Where a line of the records contains the word "ROHS", show that line.

--------------------

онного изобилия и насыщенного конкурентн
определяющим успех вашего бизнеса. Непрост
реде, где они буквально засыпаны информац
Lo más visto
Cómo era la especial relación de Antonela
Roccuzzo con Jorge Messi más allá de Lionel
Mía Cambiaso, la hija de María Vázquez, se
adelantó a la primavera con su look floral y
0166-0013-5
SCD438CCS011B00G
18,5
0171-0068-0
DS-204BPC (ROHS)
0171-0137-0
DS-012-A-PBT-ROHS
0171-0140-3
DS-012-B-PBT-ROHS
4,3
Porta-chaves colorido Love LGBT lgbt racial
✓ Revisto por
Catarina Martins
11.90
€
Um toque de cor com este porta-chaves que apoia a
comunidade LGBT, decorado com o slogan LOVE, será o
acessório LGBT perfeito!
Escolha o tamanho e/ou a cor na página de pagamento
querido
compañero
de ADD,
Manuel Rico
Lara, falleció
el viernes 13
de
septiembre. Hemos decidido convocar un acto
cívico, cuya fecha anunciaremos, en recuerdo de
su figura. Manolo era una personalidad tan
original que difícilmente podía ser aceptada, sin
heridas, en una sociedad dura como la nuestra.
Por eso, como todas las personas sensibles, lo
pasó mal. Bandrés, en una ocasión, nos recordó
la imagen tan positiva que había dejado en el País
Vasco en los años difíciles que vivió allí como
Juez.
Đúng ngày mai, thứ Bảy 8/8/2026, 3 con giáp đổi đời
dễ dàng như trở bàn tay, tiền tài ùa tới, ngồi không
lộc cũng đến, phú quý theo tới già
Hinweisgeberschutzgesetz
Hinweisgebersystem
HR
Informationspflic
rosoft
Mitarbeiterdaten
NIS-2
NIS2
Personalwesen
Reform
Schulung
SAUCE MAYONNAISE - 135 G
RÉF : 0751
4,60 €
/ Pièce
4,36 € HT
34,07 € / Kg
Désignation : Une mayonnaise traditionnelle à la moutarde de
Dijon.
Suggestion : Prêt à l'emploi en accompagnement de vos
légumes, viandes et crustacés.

--------------------

OUTPUT
DS-204BPC (ROHS)
DS-012-A-PBT-ROHS
DS-012-B-PBT-ROHS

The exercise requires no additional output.